Transcribe, leaving out every picture, the lines that run from the start of the listing below through the line with "impact on broader".

#### Input data:
↓↓↓

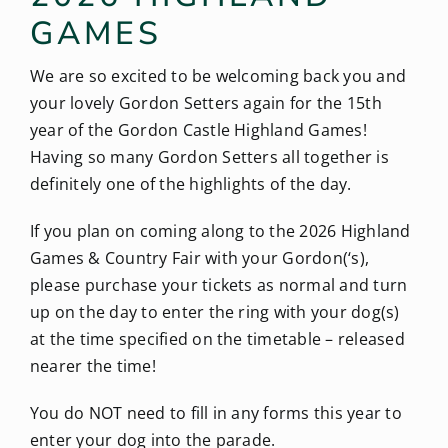
GAMES
We are so excited to be welcoming back you and
your lovely Gordon Setters again for the 15th
year of the Gordon Castle Highland Games!
Having so many Gordon Setters all together is
definitely one of the highlights of the day.
If you plan on coming along to the 2026 Highland
Games & Country Fair with your Gordon(‘s),
please purchase your tickets as normal and turn
up on the day to enter the ring with your dog(s)
at the time specified on the timetable – released
nearer the time!
You do NOT need to fill in any forms this year to
enter your dog into the parade.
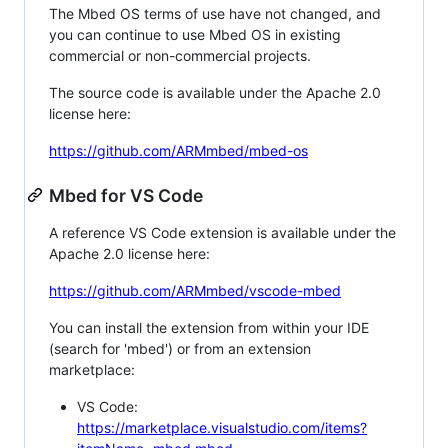
The Mbed OS terms of use have not changed, and
you can continue to use Mbed OS in existing
commercial or non-commercial projects.
The source code is available under the Apache 2.0
license here:
https://github.com/ARMmbed/mbed-os
Mbed for VS Code
A reference VS Code extension is available under the
Apache 2.0 license here:
https://github.com/ARMmbed/vscode-mbed
You can install the extension from within your IDE
(search for 'mbed') or from an extension
marketplace:
VS Code:
https://marketplace.visualstudio.com/items?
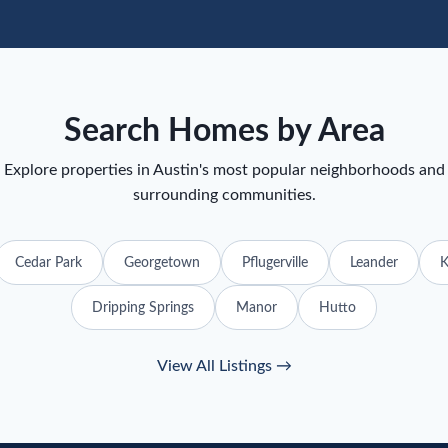
Search Homes by Area
Explore properties in Austin's most popular neighborhoods and
surrounding communities.
Cedar Park
Georgetown
Pflugerville
Leander
K
Dripping Springs
Manor
Hutto
View All Listings →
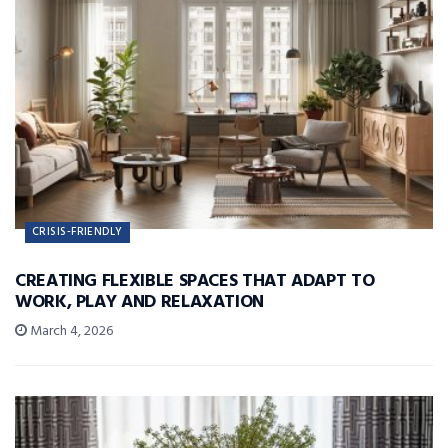
CRISIS-FRIENDLY
CREATING FLEXIBLE SPACES THAT ADAPT TO
WORK, PLAY AND RELAXATION
March 4, 2026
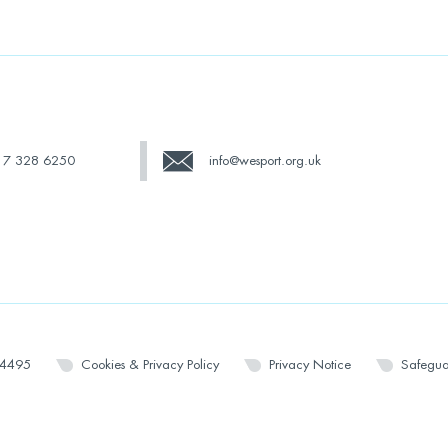
17 328 6250
info@wesport.org.uk
14495
Cookies & Privacy Policy
Privacy Notice
Safegua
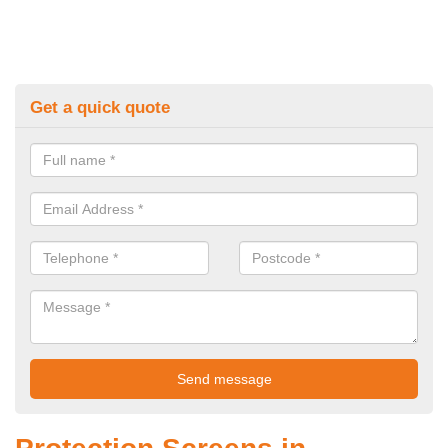
Get a quick quote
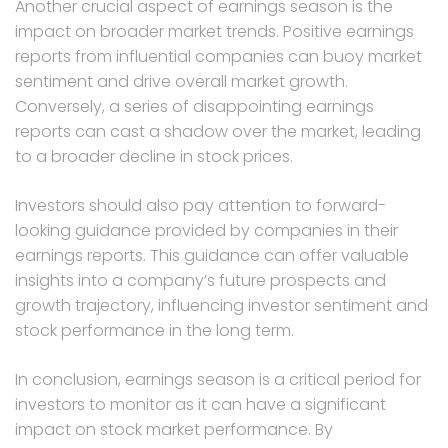
Another crucial aspect of earnings season is the
impact on broader market trends. Positive earnings
reports from influential companies can buoy market
sentiment and drive overall market growth.
Conversely, a series of disappointing earnings
reports can cast a shadow over the market, leading
to a broader decline in stock prices.
Investors should also pay attention to forward-
looking guidance provided by companies in their
earnings reports. This guidance can offer valuable
insights into a company’s future prospects and
growth trajectory, influencing investor sentiment and
stock performance in the long term.
In conclusion, earnings season is a critical period for
investors to monitor as it can have a significant
impact on stock market performance. By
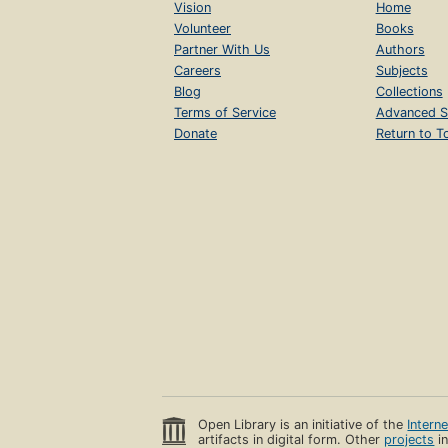
Vision
Home
Volunteer
Books
Partner With Us
Authors
Careers
Subjects
Blog
Collections
Terms of Service
Advanced S
Donate
Return to T
Open Library is an initiative of the
Intern
artifacts in digital form. Other
projects
in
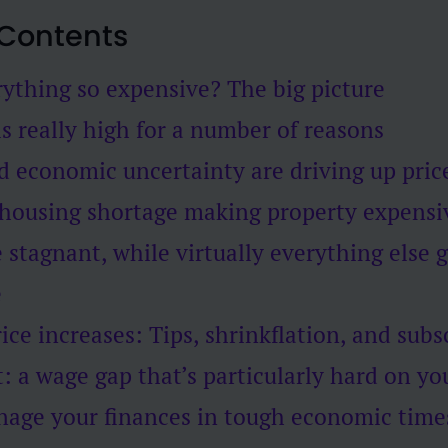
 Contents
ything so expensive? The big picture
is really high for a number of reasons
nd economic uncertainty are driving up pric
 housing shortage making property expensi
 stagnant, while virtually everything else 
e
ice increases: Tips, shrinkflation, and subs
t: a wage gap that’s particularly hard on y
age your finances in tough economic time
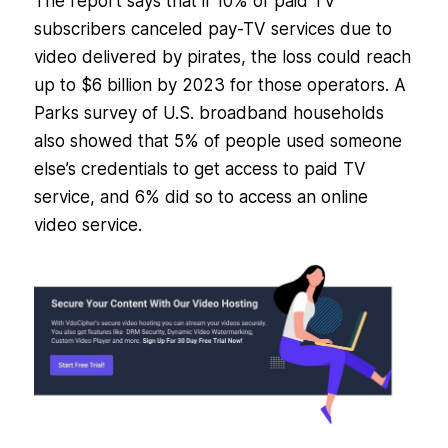
The report says that if 10% of paid TV
subscribers canceled pay-TV services due to
video delivered by pirates, the loss could reach
up to $6 billion by 2023 for those operators. A
Parks survey of U.S. broadband households
also showed that 5% of people used someone
else’s credentials to get access to paid TV
service, and 6% did so to access an online
video service.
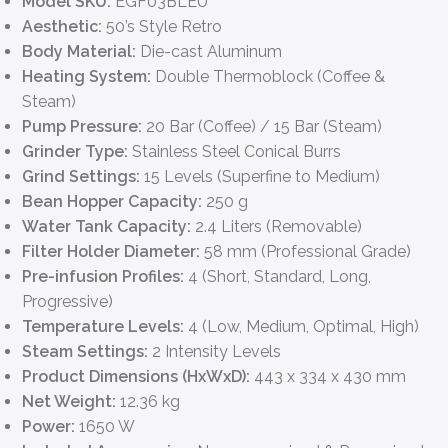
Model SKU:
EGF03BLEU
Aesthetic:
50’s Style Retro
Body Material:
Die-cast Aluminum
Heating System:
Double Thermoblock (Coffee &
Steam)
Pump Pressure:
20 Bar (Coffee) / 15 Bar (Steam)
Grinder Type:
Stainless Steel Conical Burrs
Grind Settings:
15 Levels (Superfine to Medium)
Bean Hopper Capacity:
250 g
Water Tank Capacity:
2.4 Liters (Removable)
Filter Holder Diameter:
58 mm (Professional Grade)
Pre-infusion Profiles:
4 (Short, Standard, Long,
Progressive)
Temperature Levels:
4 (Low, Medium, Optimal, High)
Steam Settings:
2 Intensity Levels
Product Dimensions (HxWxD):
443 x 334 x 430 mm
Net Weight:
12.36 kg
Power:
1650 W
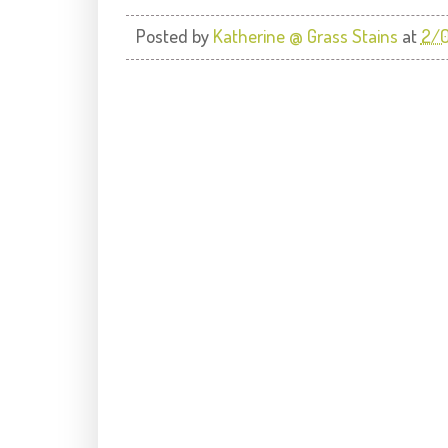
Posted by
Katherine @ Grass Stains
at
2/0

↑↑↑

#### The completed task:
GAMES
We are so excited to be welcoming back you and
your lovely Gordon Setters again for the 15th
year of the Gordon Castle Highland Games!
Having so many Gordon Setters all together is
definitely one of the highlights of the day.
If you plan on coming along to the 2026 Highland
Games & Country Fair with your Gordon(‘s),
please purchase your tickets as normal and turn
up on the day to enter the ring with your dog(s)
at the time specified on the timetable – released
nearer the time!
You do NOT need to fill in any forms this year to
enter your dog into the parade.
The Mbed OS terms of use have not changed, and
you can continue to use Mbed OS in existing
commercial or non-commercial projects.
The source code is available under the Apache 2.0
license here:
https://github.com/ARMmbed/mbed-os
Mbed for VS Code
A reference VS Code extension is available under the
Apache 2.0 license here:
https://github.com/ARMmbed/vscode-mbed
You can install the extension from within your IDE
(search for 'mbed') or from an extension
marketplace:
VS Code:
https://marketplace.visualstudio.com/items?
Search Homes by Area
Explore properties in Austin's most popular neighborhoods and
surrounding communities.
Cedar Park
Georgetown
Pflugerville
Leander
K
Dripping Springs
Manor
Hutto
View All Listings →
CRISIS-FRIENDLY
CREATING FLEXIBLE SPACES THAT ADAPT TO
WORK, PLAY AND RELAXATION
March 4, 2026
17 328 6250
info@wesport.org.uk
14495
Cookies & Privacy Policy
Privacy Notice
Safegua
Get a quick quote
Another crucial aspect of earnings season is the
impact on broader market trends. Positive earnings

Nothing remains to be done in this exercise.